Background: I'm using WF 4.0. My web app and workflow are running on a farm (4 machines). All references from web app to workflow use "http://localhost/..". Workflow persistance is kept on one database using SQL Server 2005. Running on Windows Server 2008.
Scenario: ServerA creates new workflow and processing completes when it reaches a Pick Activity which contains Receive Activities as its branches. Just before the Pick activity, an app-specific flag is set in the database to indicate that workflow is ready to listen to the next request. A bookmark is created in the workflow persistance database. ServerB uses correlation to resume the existing workflow and processing continues until it reaches the next Pick Activity. And on and on.
Scenario above works fine in most cases, except when ServerB attempts to resume the workflow soon after the "app-specific flag" is set. This flag is a custom action that allows me to notify the user that he can continue with the next operation. HOWEVER, in most cases this will fail with an InstanceLockedException. The server shows that there were a number of attempts and then it tries to redirect to yet another server before it throws another exception called RedirectionException.
Currently my WCF configuration is set to the following:
<sqlWorkflowInstanceStore connectionString="[conn str]"
instanceEncodingOption="None"
instanceCompletionAction="DeleteNothing"
instanceLockedExceptionAction="BasicRetry"

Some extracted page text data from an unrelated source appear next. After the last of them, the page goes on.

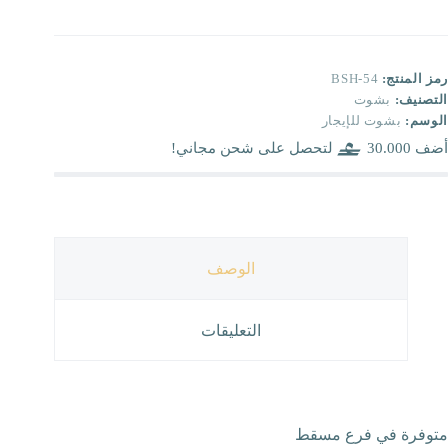
رمز المنتج:
BSH-54
التصنيف:
بشوت
الوسم:
بشوت للإيجار
أضف
30.000
لتحصل على شحن مجاني!
الوصف
التعليقات
متوفرة في فرع مسقط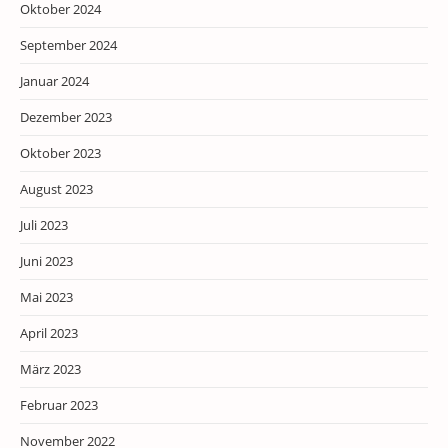
Oktober 2024
September 2024
Januar 2024
Dezember 2023
Oktober 2023
August 2023
Juli 2023
Juni 2023
Mai 2023
April 2023
März 2023
Februar 2023
November 2022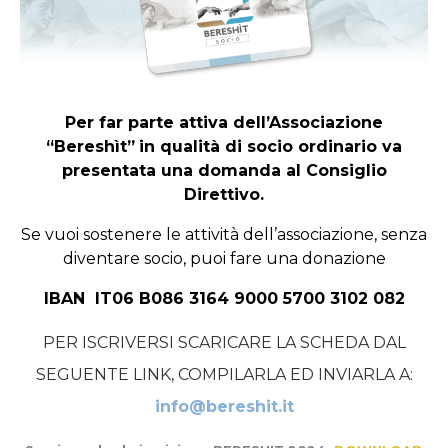
Per far parte attiva dell’Associazione
“Bereshìt”
in qualità di socio ordinario va
presentata una domanda al Consiglio
Direttivo.
Se vuoi sostenere le attività dell’associazione, senza
diventare socio, puoi fare una donazione
IBAN IT06 B086 3164 9000 5700 3102 082
PER ISCRIVERSI SCARICARE LA SCHEDA DAL
SEGUENTE LINK, COMPILARLA ED INVIARLA A:
info@bereshit.it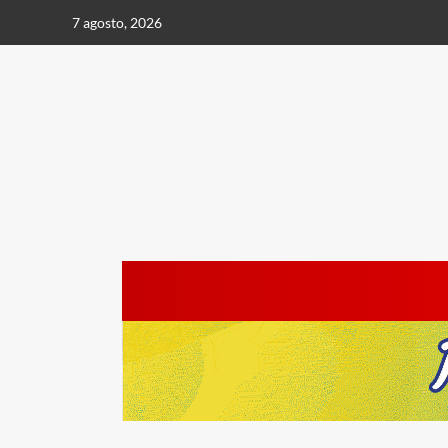
Saltar
7 agosto, 2026
al
contenido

hostLockRenewalPeriod="00:00:30"
runnableInstancesDetectionPeriod="00:00:05" />
I'm not sure if I should use AgressiveRetry or change the renewal and detection periods... Or if I need to do something totally different. Your input is greatly appreciated.
Make sure you set the timeToUnload and timeToPersist to 00:00:00. This is the recommended setting for load balanced wf hosts.
http://msdn.microsoft.com/en-us/library/ff383824.aspx